雑記-寝起きの現実
ねえ、ちょっと。
肩を揺り動かされて気がつき、空気清浄機のぼんやりとした明かりの中、横の嫁を見ると半身だけ体を起こしてスマホの画面を覗いていた。深夜未明に私を起こすなんて今までで一度もない。誰もいないはずのリビングで物音でもしたか、それともメールで悪い知らせでも受けたか、どちらにせよ良い状況ではなさそうだ。

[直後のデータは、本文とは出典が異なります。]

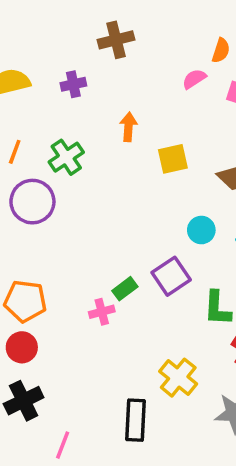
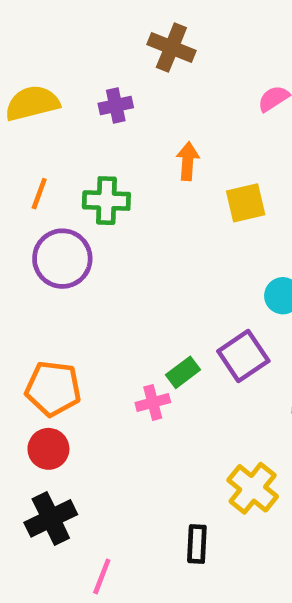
brown cross: (116, 40) -> (171, 47), turned 36
green cross: (66, 157) -> (106, 201), turned 36
black rectangle: (136, 420) -> (197, 544), size x0.7

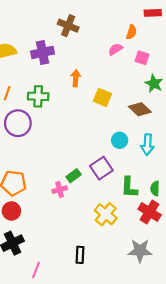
purple cross: (116, 105) -> (42, 52), size x1.5
yellow square: (246, 203) -> (102, 97), turned 36
yellow cross: (253, 488) -> (106, 214), moved

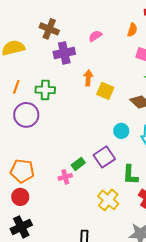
brown cross: (68, 26) -> (49, 29), moved
pink semicircle: (115, 49) -> (95, 36), moved
purple cross: (42, 52) -> (64, 53), moved
orange arrow: (76, 78) -> (88, 78), moved

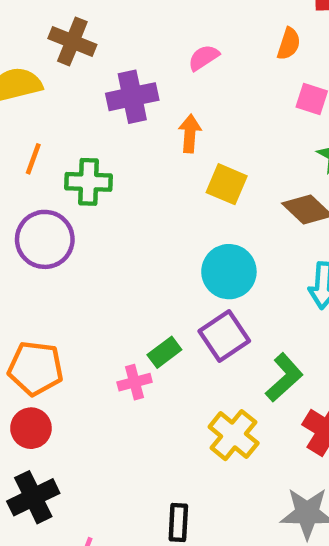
brown cross: (49, 29) -> (72, 41), moved
orange arrow: (88, 78) -> (190, 134), moved
orange line: (16, 87) -> (33, 159), moved
cyan circle: (121, 131) -> (229, 272), moved, size x1.5
green L-shape: (130, 175) -> (284, 378), turned -135

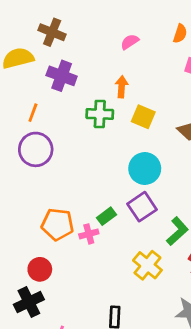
purple cross: (132, 97) -> (62, 76), moved, turned 32
orange line: (33, 159) -> (33, 113), moved
green cross: (89, 182) -> (100, 114), moved
orange pentagon: (36, 368) -> (57, 224), moved
red circle: (31, 428) -> (40, 269), moved

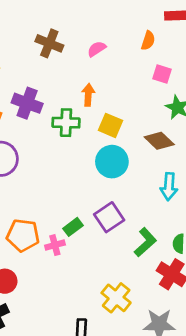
brown cross: (52, 32) -> (49, 43), moved
purple cross: (62, 76) -> (27, 103), moved
cyan circle: (145, 169) -> (112, 162), moved
yellow cross: (147, 265) -> (116, 298), moved

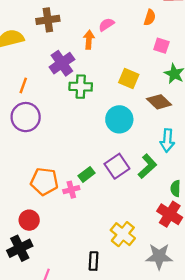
brown cross: (49, 43) -> (48, 20), moved, turned -30
orange arrow: (88, 95) -> (89, 40), moved
purple cross: (27, 103) -> (62, 63), moved, turned 35
yellow square: (111, 125) -> (129, 78), moved
green L-shape: (145, 242) -> (147, 166), moved

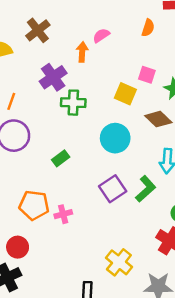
brown cross: (48, 20) -> (38, 30), turned -30
pink square: (161, 46) -> (147, 75), moved
green rectangle: (87, 174) -> (61, 158), moved

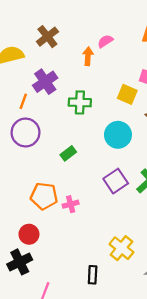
purple cross: (53, 77) -> (45, 82), moved

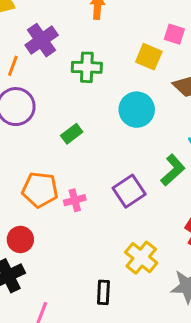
purple square: (116, 181) -> (129, 191), moved

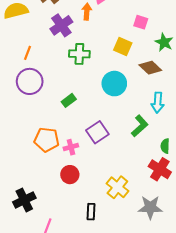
pink square: (174, 34) -> (141, 22), moved
purple cross: (42, 40) -> (61, 25), moved
purple square: (129, 191) -> (97, 132), moved
red circle: (20, 239) -> (70, 175), moved

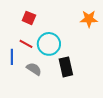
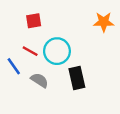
red square: (29, 18) -> (34, 21), turned -32
blue line: (12, 57) -> (14, 66), turned -35

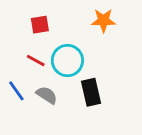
orange star: (104, 22) -> (103, 20), moved
blue line: (14, 66) -> (16, 91), moved

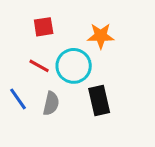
orange star: (103, 20) -> (101, 36), moved
gray semicircle: (47, 95) -> (51, 103), turned 70

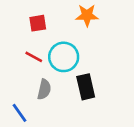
orange star: (101, 36) -> (87, 15), moved
blue line: (18, 99) -> (19, 113), moved

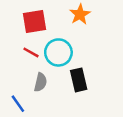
orange star: (87, 15) -> (80, 14), turned -30
red square: (38, 23) -> (35, 21), size x1.5

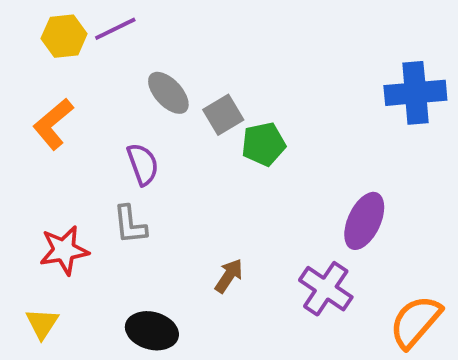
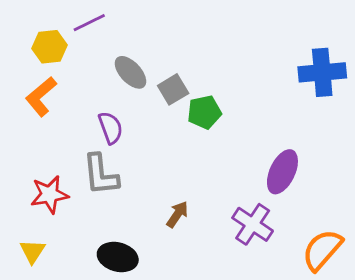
yellow hexagon: (64, 36) -> (50, 47), moved
gray L-shape: (130, 225) -> (101, 175), size x1.4

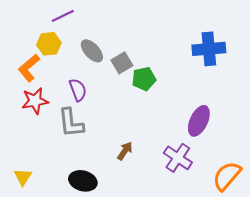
yellow hexagon: (50, 47) -> (49, 44), moved
blue cross: (322, 72) -> (209, 49), moved
red star: (50, 194) -> (35, 101), moved

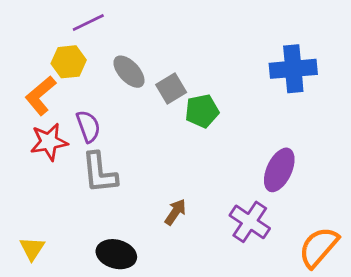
purple semicircle: (78, 90) -> (88, 126), moved

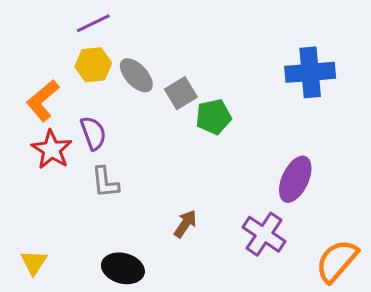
yellow hexagon: (69, 62) -> (93, 65), moved
red star: (49, 142) -> (52, 150), turned -30
gray L-shape: (99, 173) -> (105, 182), size x0.7

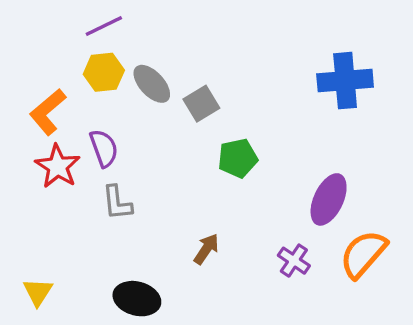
green pentagon: (214, 117) -> (238, 158), moved
purple cross: (264, 234) -> (294, 261), size x0.7
orange semicircle: (337, 261) -> (363, 254), moved

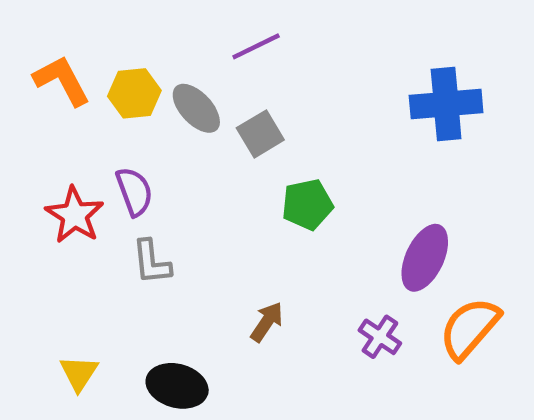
purple line: (104, 26) -> (256, 46), moved
orange L-shape: (48, 112) -> (62, 81), moved, turned 102
yellow triangle: (38, 292) -> (79, 373), moved

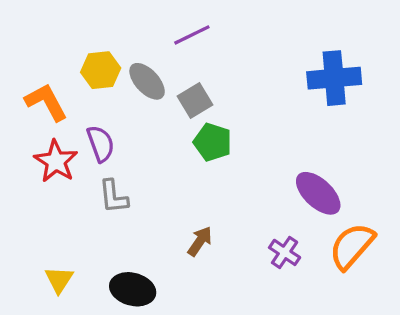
orange L-shape: (62, 81) -> (46, 102), moved
green pentagon: (307, 204) -> (213, 142), moved, turned 30
purple ellipse: (425, 258) -> (318, 193), turned -72

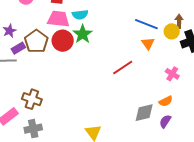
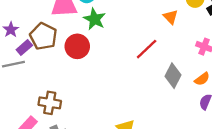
red circle: (63, 41) -> (77, 46), moved
gray diamond: (144, 113) -> (173, 76), moved, turned -40

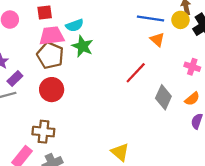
brown pentagon: (43, 36) -> (50, 55), moved
red circle: (77, 46) -> (52, 90), moved

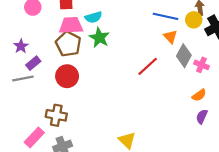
gray diamond: (163, 97) -> (184, 56), moved

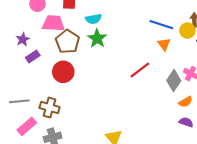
pink trapezoid: (71, 25) -> (53, 23), moved
gray diamond: (184, 56) -> (174, 81), moved
gray line: (23, 79) -> (19, 101), moved
purple semicircle: (202, 117) -> (186, 122), turned 80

平和だが物騒な世の中である。我が家は賃貸マンションの一階。バルコニーと外部との境界に塀はあるとは言え、乗り越えられない高さではない。可能性がゼロでないのは重々承知だが、心の準備をするほど危険なわけでもないと思うのだが。もしも、もしも侵入者があるなら、まず嫁子どもの安全を確保するのが優先だ。そのためにも、必然的に私が盾となり、その侵入者と闘わねばならんのだが、コンディションが悪すぎる。寝起き、というのは一番の理由だが、近頃左手人差し指が痛風を予感される痛みに侵されている。まあ、右利きだから良いか、などと悠長なことでも言っていられない。とにかく武器となりそうなものを手元に手繰り寄せたいところだが、あいにく手を広げた範囲には息子のオムツくらいしか見当たらず。
しかし、幾ばくかの案を巡らす間に外からの物音は聴こえてこない。怖がりな嫁が妙に落ち着き払っているところをみると、どうやら侵入者ではないようだ。だとしたら、緊急の連絡を受けたか。身内の誰かに急を要することでもあったのかもしれない。花粉のせいで赤く腫れ上がっていると思われる喉から、おはようではない第一声を発した。
どうしたん。
嫁はそのままスマホを見ながら、寝坊だよ、とだけ伝えてくれた。